Apple shaved some parts from the display in its largest new iPhone, helping keep costs under control in what has become the priciest component of its phones in recent years, according to a new cost analysis of the device.
TechInsights, an Ottawa, Ontario-based firm which rips open phones to analyse their contents and estimate the cost of the parts inside, said on Tuesday that the iPhone Xs Max with 256 gigabytes of storage capacity contains about $443 (roughly Rs. 32,200) in parts and assembly costs, compared with $395.44 (roughly Rs. 28,700) for the 64-gigabyte version of last year’s iPhone X. The 256-gigabyte iPhone Xs Max TechInsights analysed sells for $1,249 (roughly Rs. 90,700) in the United States.
Apple released a trio of new phones earlier this month, including an update on last year’s iPhone X, called the iPhone Xs, that starts at $999 (roughly Rs. 72,500), and the budget-minded iPhone Xr that starts at $749 (roughly Rs. 54,400). But it was the iPhone Xs Max – with a 6.5-inch display that uses so-called OLED technology for richer colours – that pushed new pricing boundaries, starting at $1,099 (roughly Rs. 80,000).
In its cost analysis released on Tuesday, TechInsights found that the single priciest part in the iPhone Xs Max – the display – cost $80.50 (roughly Rs. 5,800), compared with $77.27 for last year’s iPhone X, which featured a smaller 5.8-inch screen. The relatively small increase in cost despite the larger screen size was because Apple appeared to have removed some components related to its so-called 3D Touch system, which makes apps respond differently depending on how hard users press the screen.

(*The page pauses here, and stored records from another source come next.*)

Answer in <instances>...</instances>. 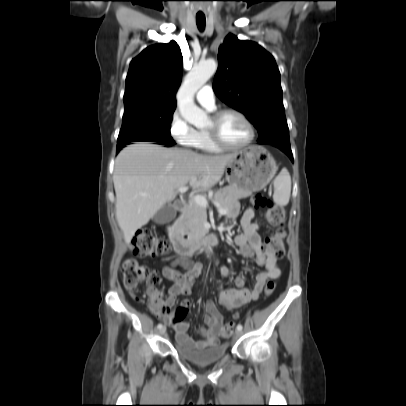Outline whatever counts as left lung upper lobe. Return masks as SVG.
Wrapping results in <instances>:
<instances>
[{"label":"left lung upper lobe","mask_w":406,"mask_h":406,"mask_svg":"<svg viewBox=\"0 0 406 406\" xmlns=\"http://www.w3.org/2000/svg\"><path fill=\"white\" fill-rule=\"evenodd\" d=\"M215 94L256 127L258 142L290 144L280 73L273 56L255 42L229 34L218 51Z\"/></svg>","instance_id":"obj_1"}]
</instances>
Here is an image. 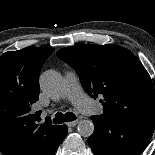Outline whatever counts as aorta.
<instances>
[{
    "label": "aorta",
    "instance_id": "obj_1",
    "mask_svg": "<svg viewBox=\"0 0 155 155\" xmlns=\"http://www.w3.org/2000/svg\"><path fill=\"white\" fill-rule=\"evenodd\" d=\"M40 86L52 98H59L66 89L63 77L54 70H47L41 75ZM77 129L81 136L89 137L93 134L94 126L91 121L83 120L79 122Z\"/></svg>",
    "mask_w": 155,
    "mask_h": 155
}]
</instances>
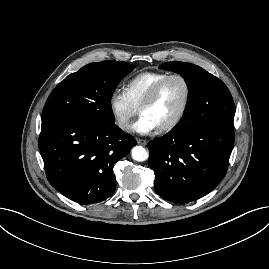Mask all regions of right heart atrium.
<instances>
[{
  "label": "right heart atrium",
  "instance_id": "right-heart-atrium-1",
  "mask_svg": "<svg viewBox=\"0 0 269 269\" xmlns=\"http://www.w3.org/2000/svg\"><path fill=\"white\" fill-rule=\"evenodd\" d=\"M109 111L118 128L127 130L132 118L137 114V108L129 101L125 92L114 90L108 100Z\"/></svg>",
  "mask_w": 269,
  "mask_h": 269
}]
</instances>
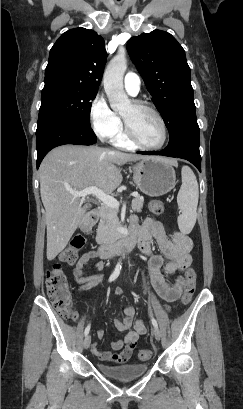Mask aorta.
<instances>
[{
  "mask_svg": "<svg viewBox=\"0 0 243 409\" xmlns=\"http://www.w3.org/2000/svg\"><path fill=\"white\" fill-rule=\"evenodd\" d=\"M126 69V55L124 51H120L110 61L104 74V89L113 110H120L129 103L128 95L123 88V76Z\"/></svg>",
  "mask_w": 243,
  "mask_h": 409,
  "instance_id": "1",
  "label": "aorta"
}]
</instances>
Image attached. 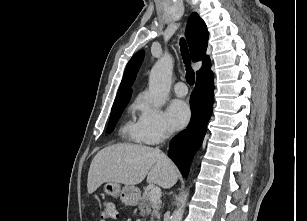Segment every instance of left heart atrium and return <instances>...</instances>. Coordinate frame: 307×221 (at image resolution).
<instances>
[{"label":"left heart atrium","mask_w":307,"mask_h":221,"mask_svg":"<svg viewBox=\"0 0 307 221\" xmlns=\"http://www.w3.org/2000/svg\"><path fill=\"white\" fill-rule=\"evenodd\" d=\"M168 118L175 129L184 128L190 121L191 111L187 103L182 100H174L168 107Z\"/></svg>","instance_id":"39dd6f15"}]
</instances>
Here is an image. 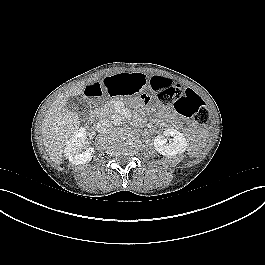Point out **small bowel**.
<instances>
[{
    "instance_id": "small-bowel-1",
    "label": "small bowel",
    "mask_w": 265,
    "mask_h": 265,
    "mask_svg": "<svg viewBox=\"0 0 265 265\" xmlns=\"http://www.w3.org/2000/svg\"><path fill=\"white\" fill-rule=\"evenodd\" d=\"M145 85V78L141 74H118L105 78L102 82L89 80L85 84V91L89 95H97L103 88L110 95H124L135 93ZM159 113L168 119H174L175 113L170 109L160 108Z\"/></svg>"
}]
</instances>
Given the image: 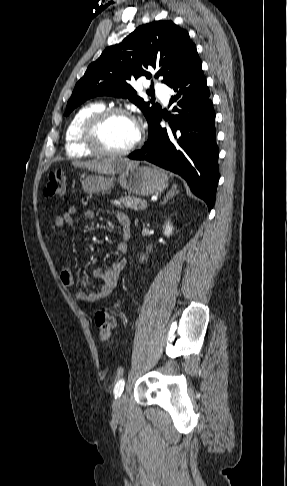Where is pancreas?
<instances>
[{"mask_svg":"<svg viewBox=\"0 0 287 486\" xmlns=\"http://www.w3.org/2000/svg\"><path fill=\"white\" fill-rule=\"evenodd\" d=\"M118 202H119L121 207H126V208H129V209H133L135 211L145 209V208L142 207V205L147 204L144 199L137 198V197H134V196L121 197L118 200Z\"/></svg>","mask_w":287,"mask_h":486,"instance_id":"obj_1","label":"pancreas"}]
</instances>
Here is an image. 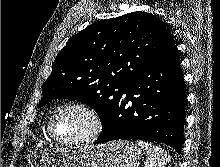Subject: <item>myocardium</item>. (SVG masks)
Returning a JSON list of instances; mask_svg holds the SVG:
<instances>
[{
    "label": "myocardium",
    "mask_w": 220,
    "mask_h": 167,
    "mask_svg": "<svg viewBox=\"0 0 220 167\" xmlns=\"http://www.w3.org/2000/svg\"><path fill=\"white\" fill-rule=\"evenodd\" d=\"M71 109L80 110L81 112L85 113L89 118L90 128L87 131V133H85L81 137L74 139H67V140L60 139L55 135L54 132L55 121L60 114ZM103 128H104L103 119L96 109L83 102H69L58 108L55 111V113L52 115L48 124V133L50 137L60 145L78 146V145H85L95 141L101 135Z\"/></svg>",
    "instance_id": "obj_1"
}]
</instances>
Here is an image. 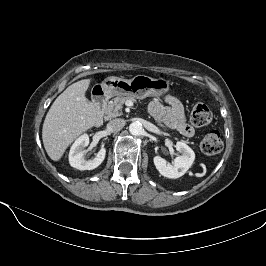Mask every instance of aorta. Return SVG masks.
Returning a JSON list of instances; mask_svg holds the SVG:
<instances>
[{"mask_svg": "<svg viewBox=\"0 0 266 266\" xmlns=\"http://www.w3.org/2000/svg\"><path fill=\"white\" fill-rule=\"evenodd\" d=\"M129 131L132 135H141L143 132L142 124L140 122H132L129 126Z\"/></svg>", "mask_w": 266, "mask_h": 266, "instance_id": "aorta-1", "label": "aorta"}]
</instances>
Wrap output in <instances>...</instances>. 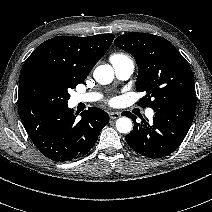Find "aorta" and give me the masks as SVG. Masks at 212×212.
I'll use <instances>...</instances> for the list:
<instances>
[{
  "instance_id": "762f6f07",
  "label": "aorta",
  "mask_w": 212,
  "mask_h": 212,
  "mask_svg": "<svg viewBox=\"0 0 212 212\" xmlns=\"http://www.w3.org/2000/svg\"><path fill=\"white\" fill-rule=\"evenodd\" d=\"M94 79L103 85L109 84L114 78V71L110 65H100L93 73ZM116 129L120 133L128 134L132 130V121L128 117H121L116 121Z\"/></svg>"
}]
</instances>
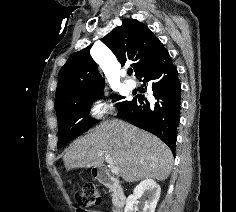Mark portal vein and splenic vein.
Wrapping results in <instances>:
<instances>
[{
	"mask_svg": "<svg viewBox=\"0 0 236 212\" xmlns=\"http://www.w3.org/2000/svg\"><path fill=\"white\" fill-rule=\"evenodd\" d=\"M100 155H102V153ZM106 160L111 165V172L114 175H118L120 173V169H119V167L113 165L112 158L109 155H106Z\"/></svg>",
	"mask_w": 236,
	"mask_h": 212,
	"instance_id": "1",
	"label": "portal vein and splenic vein"
}]
</instances>
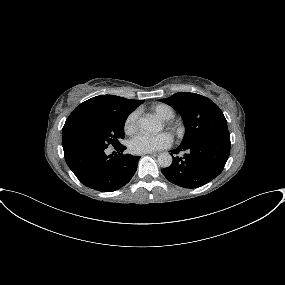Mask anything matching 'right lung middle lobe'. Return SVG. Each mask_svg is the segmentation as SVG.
<instances>
[{
  "mask_svg": "<svg viewBox=\"0 0 285 285\" xmlns=\"http://www.w3.org/2000/svg\"><path fill=\"white\" fill-rule=\"evenodd\" d=\"M127 116L128 114L109 115L84 126L73 135L71 146H119V140L124 138Z\"/></svg>",
  "mask_w": 285,
  "mask_h": 285,
  "instance_id": "right-lung-middle-lobe-1",
  "label": "right lung middle lobe"
}]
</instances>
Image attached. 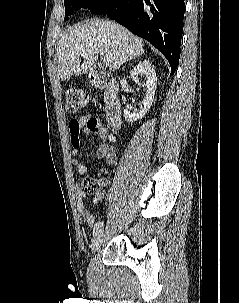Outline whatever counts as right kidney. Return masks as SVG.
I'll list each match as a JSON object with an SVG mask.
<instances>
[{"mask_svg": "<svg viewBox=\"0 0 239 303\" xmlns=\"http://www.w3.org/2000/svg\"><path fill=\"white\" fill-rule=\"evenodd\" d=\"M131 78L135 81H139V77L145 76L146 82L144 86L147 88L145 99L143 101V109L141 111L130 112L128 109L123 111L125 120L129 123H133L139 119H142L144 115L149 111L155 96L157 77L154 67L148 60L141 61L136 67L130 71Z\"/></svg>", "mask_w": 239, "mask_h": 303, "instance_id": "obj_1", "label": "right kidney"}]
</instances>
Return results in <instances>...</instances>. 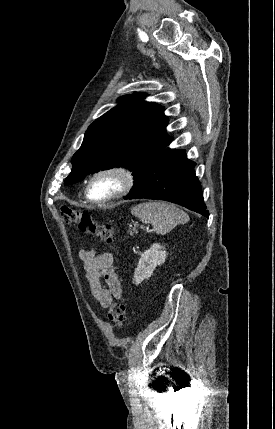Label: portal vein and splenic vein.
Segmentation results:
<instances>
[{"label":"portal vein and splenic vein","instance_id":"18ae733b","mask_svg":"<svg viewBox=\"0 0 275 429\" xmlns=\"http://www.w3.org/2000/svg\"><path fill=\"white\" fill-rule=\"evenodd\" d=\"M140 227H141V229H144V228H145V226H144V225H141Z\"/></svg>","mask_w":275,"mask_h":429}]
</instances>
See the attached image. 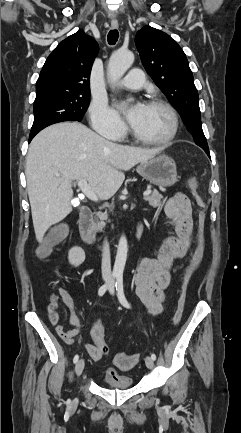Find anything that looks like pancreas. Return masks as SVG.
<instances>
[{
	"mask_svg": "<svg viewBox=\"0 0 241 433\" xmlns=\"http://www.w3.org/2000/svg\"><path fill=\"white\" fill-rule=\"evenodd\" d=\"M162 198L163 197L161 194H159L157 191H154L150 195L146 196L145 200L149 202L150 206L157 208L163 205L164 201H162ZM97 216L99 221L97 220L96 222V228L97 230L101 231L106 225L105 221L108 219V215L106 212H99Z\"/></svg>",
	"mask_w": 241,
	"mask_h": 433,
	"instance_id": "cf45deb5",
	"label": "pancreas"
}]
</instances>
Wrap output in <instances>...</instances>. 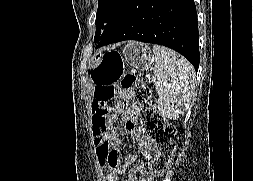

“All told, what they took out adds up to about $10, so this $80 estimate would have been about $90,” Al Cowsky, who oversees cost analysis at TechInsights, told Reuters in an interview. “They had a trade-off in cost.”
Image: http://www.techinsights.com/techinsights/img/teardown/apple-iphone-xs/cost/table.jpg
Apple declined to comment on the study.
But Bob O’Donnell of TECHnalysis Research said Apple likely made the right decision to focus on ensuring it could deliver a larger-screened model this year economically.
“For a certain group of people, the whole thing is about the screen. It’s driving the whole experience and it’s what is making people excited about using the phone,” O’Donnell said.
Other costs that increased were the phone’s processor and modem chips, primarily because the chips used newer chip-making techniques from Intel Corp and Taiwan Semiconductor Manufacturing Co to boost their performance while taking up the same space.